In order to further support the conclusion that hindered settling is essential for the bifurcation, we again consider the depth-integrated sediment balance (12) without hindered settling. We assume a dynamic tidal equilibrium exists and take the tidal average. The result reads
$$ \left\langle\phi_{\text{bed}} \right\rangle= \left\langle\underbrace{\frac{M_{0}}{w_{s,0}c_{\text{gel}}}\max\left(0, \frac{\tau}{\tau_{c}}-1\right)}_{\tilde{E}}\right\rangle, $$
i.e. the tidally averaged near-bed concentration depends linearly on the dimensionless erosion parameter and does not depend on the rate of turbulent mixing of the water column. For comparison, the solution with hindered settling leads to the non-linear relation \(\langle (1-\phi _{\text {bed}})^{m} \phi _{\text {bed}}\rangle = \langle \tilde {E}\rangle \) (see Eq. 20 in Appendix). The solution without hindered settling is plotted in Fig. 7 (blue line). Clearly, there is no bifurcation. High near-bed concentrations of the order of the gelling point can nevertheless be attained, but only at values of \(\langle \tilde {E}\rangle \) which are one order of magnitude larger than in the case with hindered settling (compare \(\tilde {E}_{\text {crit}} = 0.067\)).
The figure also shows the depth- and time-averaged concentration without hindered settling, with and without sediment-induced turbulence damping (red solid line and red dotted line respectively). In these experiments, all parameters have their default values (Table 1), the stock is infinite and the variation of \(\langle \tilde {E}\rangle \) is obtained by varying |ζ x |. The figure shows that sediment-induced turbulence damping has a significant effect by reducing the depth-averaged concentration compared to the situation without turbulence damping.
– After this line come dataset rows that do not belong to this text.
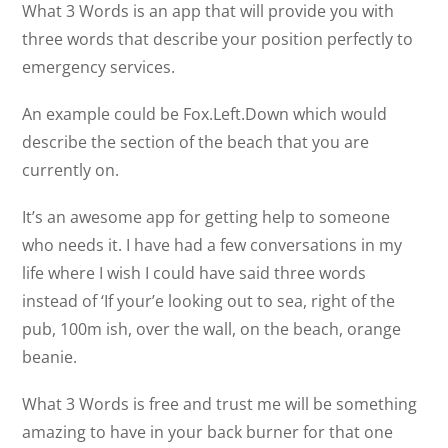
What 3 Words is an app that will provide you with
three words that describe your position perfectly to
emergency services.
An example could be Fox.Left.Down which would
describe the section of the beach that you are
currently on.
It’s an awesome app for getting help to someone
who needs it. I have had a few conversations in my
life where I wish I could have said three words
instead of ‘If your’e looking out to sea, right of the
pub, 100m ish, over the wall, on the beach, orange
beanie.
What 3 Words is free and trust me will be something
amazing to have in your back burner for that one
It also shows that turbulence damping alone does not lead to any bifurcations.
Fig. 7

Relation between 〈ϕbed〉 and the tidally averaged dimensionless erosion parameter if hindered settling is removed from the model. The blue line shows the near-bed concentration. The red line shows the depth-averaged concentration, compared to the depth-averaged concentration if both hindered settling and sediment-induced damping are omitted (red dotted line). The figure is obtained by varying the tidal M2 amplitude of ζ x in the model

5 Discussion

In this section, we investigate the sensitivity of the model results to different parametrisations and parameter choices. In Section 5.1, we discuss several formulations and parameter choices related to hindered settling. In Section 5.2, we look at several formulations for erosion. Finally, the role of flocculation is discussed in Section 5.3. An exhaustive discussion of each available formulation is beyond the scope of this paper, but the influence of different parametrisations will be at least qualitatively discussed and the methodology to perform an in-depth analysis will be indicated where deemed necessary.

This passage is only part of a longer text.